A similar energy motivated the Desert Fathers and Mothers of the fourth and fifth centuries whose spiritual breakthroughs ultimately led to the invention of monastic life. Those early Christians wanted to explore alternatives to the cruelty, slavery, exploitation, and the arbitrariness of the dominant Roman culture. I went for similar reasons, to experience an alternative to the consumerism, bureaucracies and hierarchies that color every interaction we have with each other.
The desert monks articulated rules that governed their lives together. Burners similarly have ten principles written by Burning Man founder Larry Harvey. These include: radical inclusion of everyone, generosity, freedom from commerce (no buying, selling or even displaying corporate logos), self-reliance, self-expression, community, responsibility, environmental stewardship, participation and the value of immediate experience.
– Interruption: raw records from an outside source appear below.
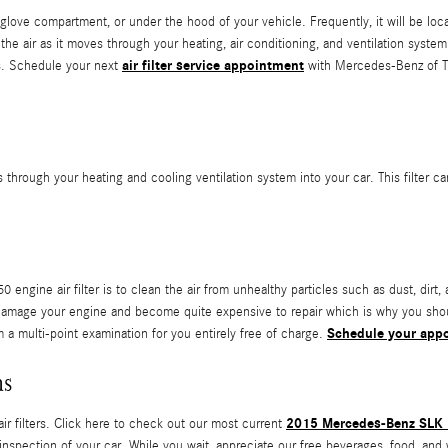
glove compartment, or under the hood of your vehicle. Frequently, it will be locate
air as it moves through your heating, air conditioning, and ventilation system. 
air filter service appointment
es. Schedule your next
with Mercedes-Benz of Ta
avels through your heating and cooling ventilation system into your car. This filter
gine air filter is to clean the air from unhealthy particles such as dust, dirt, 
 can damage your engine and become quite expensive to repair which is why you 
Schedule your app
m a multi-point examination for you entirely free of charge.
ns
2015 Mercedes-Benz SLK 2
 filters. Click here to check out our most current
 inspection of your car. While you wait, appreciate our free beverages, food, and 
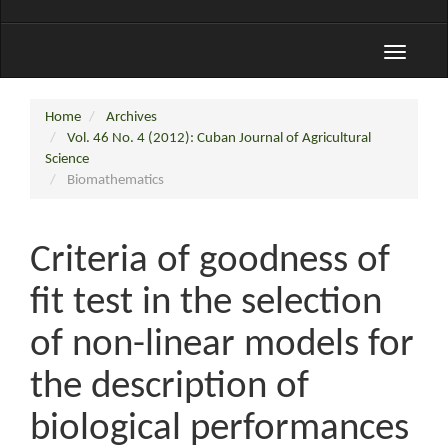
Toggle
navigati
Home
Archives
Vol. 46 No. 4 (2012): Cuban Journal of Agricultural
Science
Biomathematics
Criteria of goodness of
fit test in the selection
of non-linear models for
the description of
biological performances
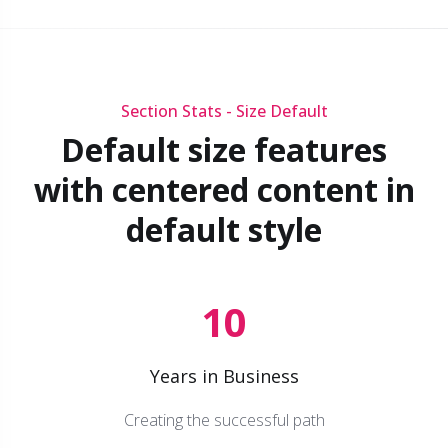
Section Stats - Size Default
Default size features
with centered content in
default style
10
Years in Business
Creating the successful path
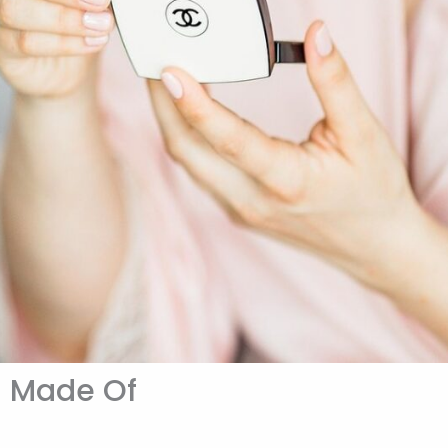
h Made Of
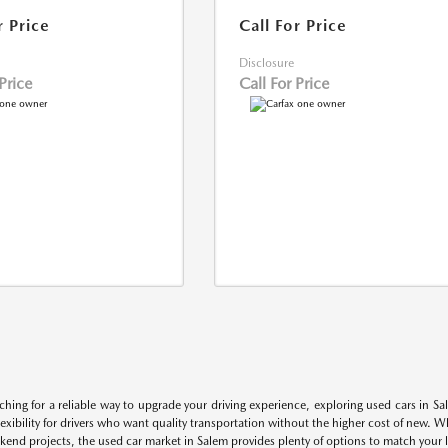
r Price
Call For Price
Disclosure
 Price
Call For Price
rching for a reliable way to upgrade your driving experience, exploring used cars in S
flexibility for drivers who want quality transportation without the higher cost of new. 
kend projects, the used car market in Salem provides plenty of options to match your li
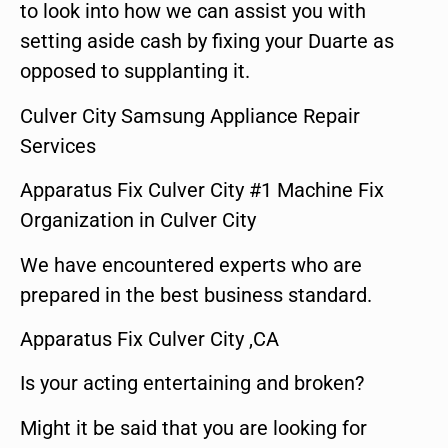
to look into how we can assist you with
setting aside cash by fixing your Duarte as
opposed to supplanting it.
Culver City Samsung Appliance Repair
Services
Apparatus Fix Culver City #1 Machine Fix
Organization in Culver City
We have encountered experts who are
prepared in the best business standard.
Apparatus Fix Culver City ,CA
Is your acting entertaining and broken?
Might it be said that you are looking for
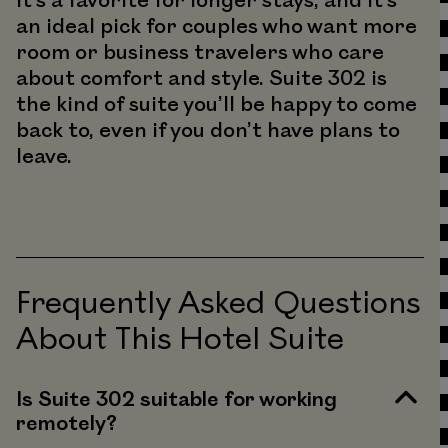
It’s a favorite for longer stays, and it’s
an ideal pick for couples who want more
room or business travelers who care
about comfort and style. Suite 302 is
the kind of suite you’ll be happy to come
back to, even if you don’t have plans to
leave.
Frequently Asked Questions
About This Hotel Suite
Is Suite 302 suitable for working
remotely?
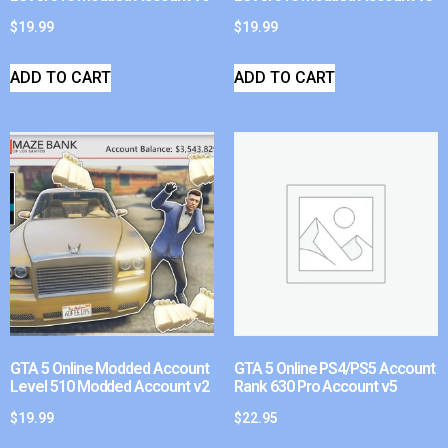
$
19.99
$
19.99
ADD TO CART
ADD TO CART
GTA 5 Online Modded Account
GTA 5 Online PS4/PS5 Account
Level 510 Modded Account v2
Rank 630 Pro Account v5
$
19.99
$
22.95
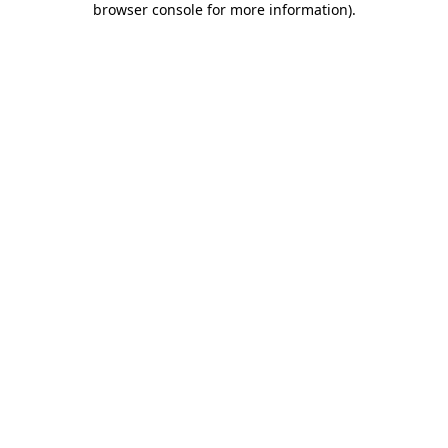
browser console for more information)
.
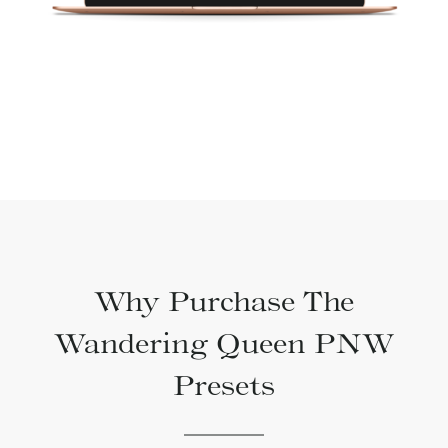
Why Purchase The
Wandering Queen PNW
Presets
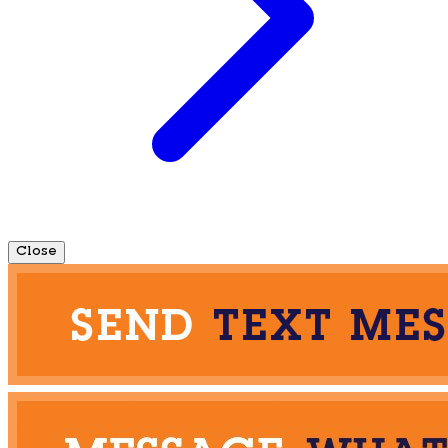
Close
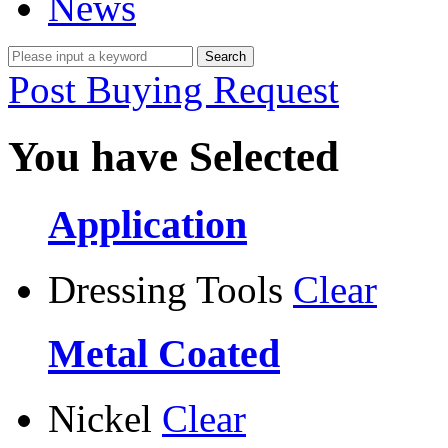
News
Post Buying Request
You have Selected
Application
Dressing Tools
Clear
Metal Coated
Nickel
Clear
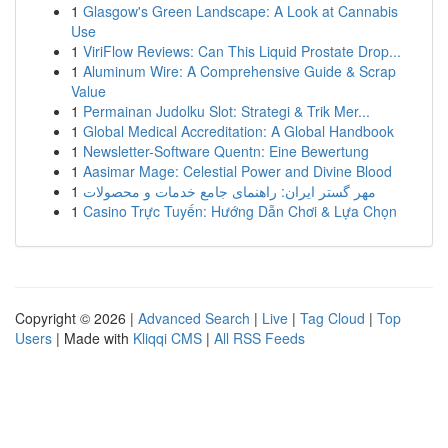
1
Glasgow's Green Landscape: A Look at Cannabis
Use
1
ViriFlow Reviews: Can This Liquid Prostate Drop...
1
Aluminum Wire: A Comprehensive Guide & Scrap
Value
1
Permainan Judolku Slot: Strategi & Trik Mer...
1
Global Medical Accreditation: A Global Handbook
1
Newsletter-Software Quentn: Eine Bewertung
1
Aasimar Mage: Celestial Power and Divine Blood
1
مهر گستر ایران: راهنمای جامع خدمات و محصولات
1
Casino Trực Tuyến: Hướng Dẫn Chơi & Lựa Chọn
Copyright © 2026 |
Advanced Search
|
Live
|
Tag Cloud
|
Top
Users
| Made with
Kliqqi CMS
|
All RSS Feeds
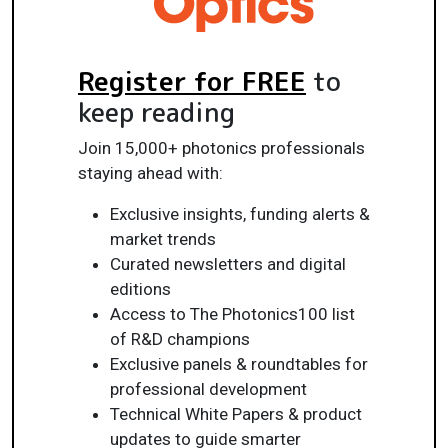
Register for FREE
to
keep reading
Join 15,000+ photonics professionals
staying ahead with:
Exclusive insights, funding alerts &
market trends
Curated newsletters and digital
editions
Access to The Photonics100 list
of R&D champions
Exclusive panels & roundtables for
professional development
Technical White Papers & product
updates to guide smarter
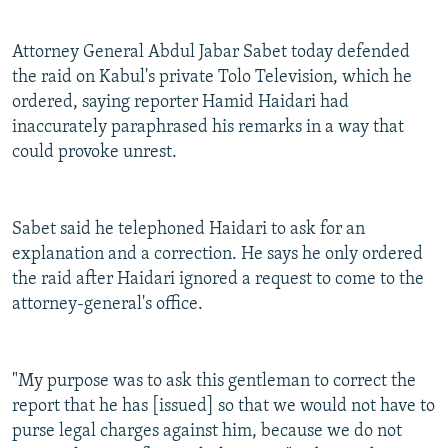
Attorney General Abdul Jabar Sabet today defended
the raid on Kabul's private Tolo Television, which he
ordered, saying reporter Hamid Haidari had
inaccurately paraphrased his remarks in a way that
could provoke unrest.
Sabet said he telephoned Haidari to ask for an
explanation and a correction. He says he only ordered
the raid after Haidari ignored a request to come to the
attorney-general's office.
"My purpose was to ask this gentleman to correct the
report that he has [issued] so that we would not have to
purse legal charges against him, because we do not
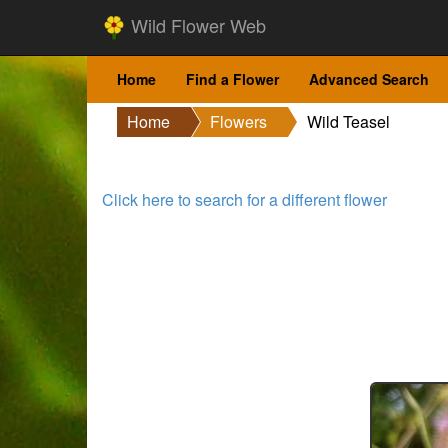
Wild Flower Web
Home
Find a Flower
Advanced Search
Home
Flowers
Wild Teasel
Click here to search for a different flower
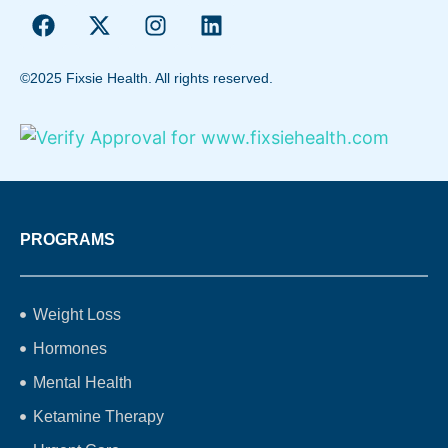
©2025 Fixsie Health. All rights reserved.
PROGRAMS
Weight Loss
Hormones
Mental Health
Ketamine Therapy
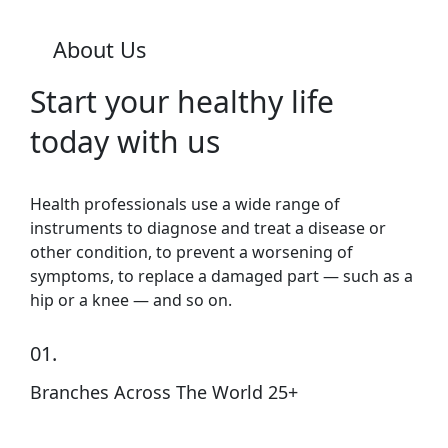
About Us
Start your healthy life
today with us
Health professionals use a wide range of
instruments to diagnose and treat a disease or
other condition, to prevent a worsening of
symptoms, to replace a damaged part — such as a
hip or a knee — and so on.
01.
Branches Across The World 25+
Burning Man will not cure all the ills of a broken, decadent and unjust society. It is not a replacement to our economic system that will last forever. It is a temporary experiment in how we treat each other. It is a chance to step into a more generous place with different freedoms and constraints, hazards and blessings. We came from different worlds but shared one experience in common -- generosity, hospitality and openness to meeting new people.
The most striking element of this experience is giving. Walking down the street people gave me hotdogs, shave ice, steak, pancakes, drinking water, beer, a telephone call home, clothes and costumes, Polaroid pictures, Pop Tarts, jewelry, fresh peaches, entertainment, a newspaper, books and music.
In the desert I saw hedonism and self-sacrifice, narcissism and generosity, indifference and grace, despair, self-destruction and signs of wonderful new life. The people went there for different reasons and brought with them different expectations. But the one thing we all shared was the radical giving at the heart of that community, a kind of hospitality that should inspire all people of good faith.